Can I reject ground clutter from a stationary radar?

Yes. For a stationary radar (traffic monitoring, security, industrial): ground clutter is stationary (zero Doppler). Moving targets (people, vehicles) have non-zero Doppler. Simple MTI removes the ground completely. Challenge: very slowly moving targets (walking at < 0.5 m/s, or a drone hovering at near-zero velocity): these may fall within the clutter rejection notch around zero Doppler. Increase the velocity resolution (longer frame time) to narrow the rejection notch. Or: use background subtraction (subtract the average range profile from each measurement; any change is a target). Background subtraction detects even zero-velocity targets (as long as they were not part of the original background).

What about clutter rejection in imaging radar?
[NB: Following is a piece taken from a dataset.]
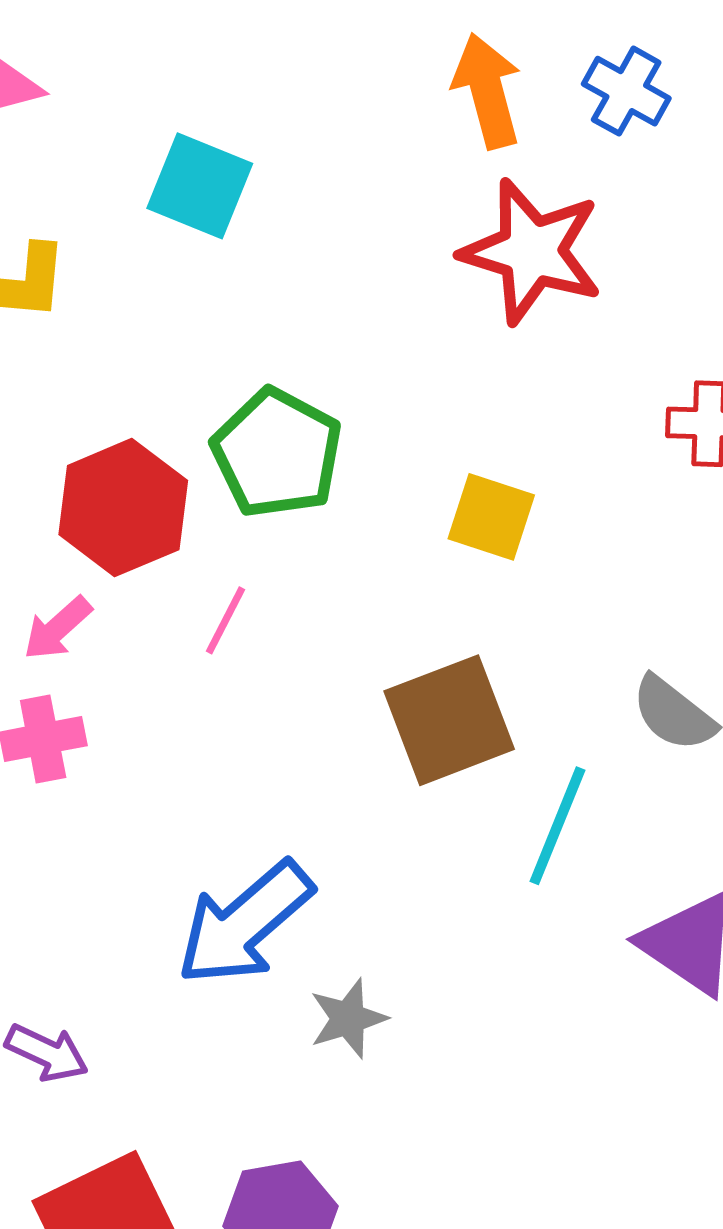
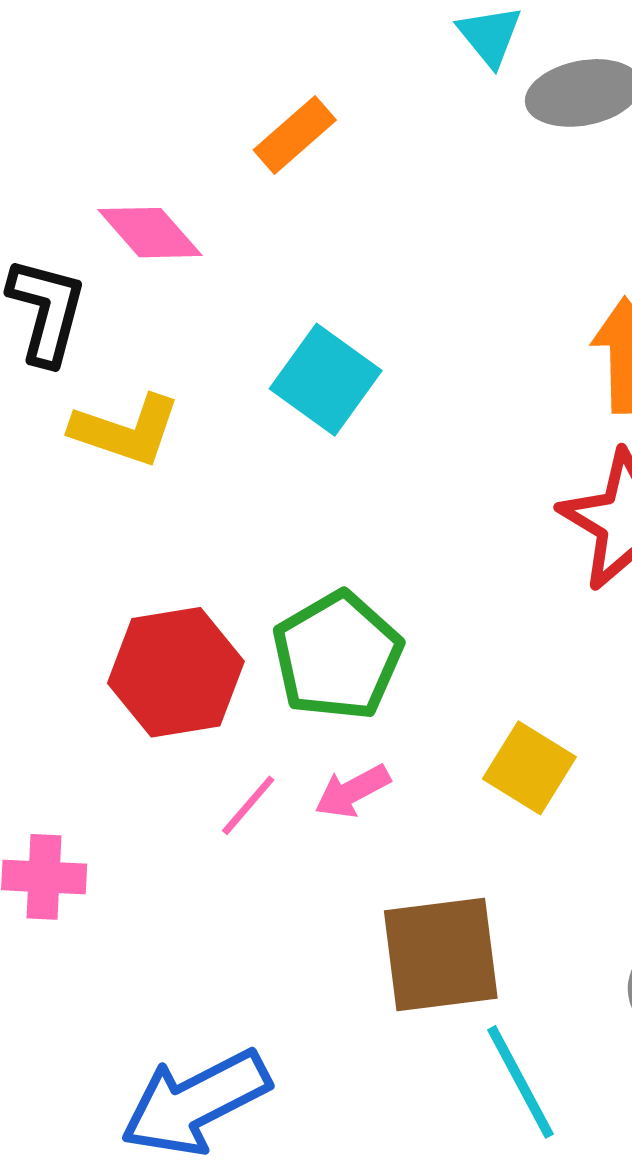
pink arrow: (57, 628) -> (352, 791), moved
cyan line: (557, 826) -> (520, 1082), turned -64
Imaging radar (4D radar with elevation resolution): clutter rejection benefits from the elevation dimension. Ground clutter comes from below the sensor. Targets (vehicles, pedestrians) are above the ground. By beamforming in elevation and selecting the above-ground elevation bins: ground clutter is spatially rejected. This is more robust than Doppler-based MTI (which requires the target to be moving). Static objects above the ground (parked cars, traffic signs) are preserved after elevation filtering, while ground clutter is suppressed. The elevation processing typically provides 10-20 dB of clutter rejection beyond what Doppler processing alone achieves.